The party, which put its stamp on history by goading a reluctant prime minister into calling for a referendum to leave the European Union, has since drifted to the ideological fringes, struggling to cope with debts and a fractious membership.

Mr. Bolton, a married former army officer, was brought down by a matter of the heart.

In January, he was badly damaged by revelations that his girlfriend, Jo Marney, had used racist language to deride the actress Meghan Markle, who will marry Prince Harry this spring.

In text messages to a friend that were published by The Mail on Sunday, a tabloid, Ms. Marney expressed her distaste for interracial marriage, saying Ms. Markle’s “seed” would “taint our royal family” and lead to a “black king.”

Though Mr. Bolton swiftly announced the end of their relationship, he continued to defend Ms. Marney, and told a radio announcer this past week that he might give her a card for Valentine’s Day.

The party’s interim leader will be Gerard Batten, a member of Parliament and a founder of the party, known as UKIP. In a blog post after the 2017 terrorist attack at Westminster, Mr. Batten described Islam as “a death cult, born and steeped in fourteen hundred years of violence and bloodshed.”

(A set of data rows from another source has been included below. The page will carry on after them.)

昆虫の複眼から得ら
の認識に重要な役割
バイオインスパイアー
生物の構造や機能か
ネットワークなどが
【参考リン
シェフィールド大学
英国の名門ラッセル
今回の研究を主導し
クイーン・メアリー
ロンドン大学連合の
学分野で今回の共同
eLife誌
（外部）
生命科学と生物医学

In an interview, Mr. Bolton said UKIP had struggled to hold together after winning the Brexit vote — he described ideological positions ranging from “far right wing, libertarian, to anarchistic, rejecting all authority” — and held out scant hope for the party’s regaining relevance.

“I don’t think UKIP will disappear,” he said. “The question is: Will it have any influence on how we leave the European Union and chart the future course of the country? I think it will struggle.”

For years, the UKIP leader Nigel Farage made the case that Britain could not claim full sovereignty or control immigration unless it exited the European Union. The message resonated with many British voters and unnerved Conservative legislators, who feared UKIP would hurt them the 2015 election.

In the end, UKIP won 13 percent of the vote, but received only one seat — a disappointment compensated by Prime Minister David Cameron’s pledge to hold a referendum. Britons voted to leave, 52 percent to 48 percent. In the wake of that victory, its main funder, Arron Banks, hoped to reshape UKIP to attract disaffected Labour voters, an effort that has borne little fruit.

Tony Travers, a professor in the government department of the London School of Economics, said the party could be reinvigorated if voters were keenly disappointed by Brexit, or if Mr. Farage returned as leader.

“You cannot get away from the fact that they have made the weather, politically, on two issues, on forcing the referendum and on the question of migration,” he said. “They’ve had more of an influence than you would expect from a party that only won one parliamentary election.”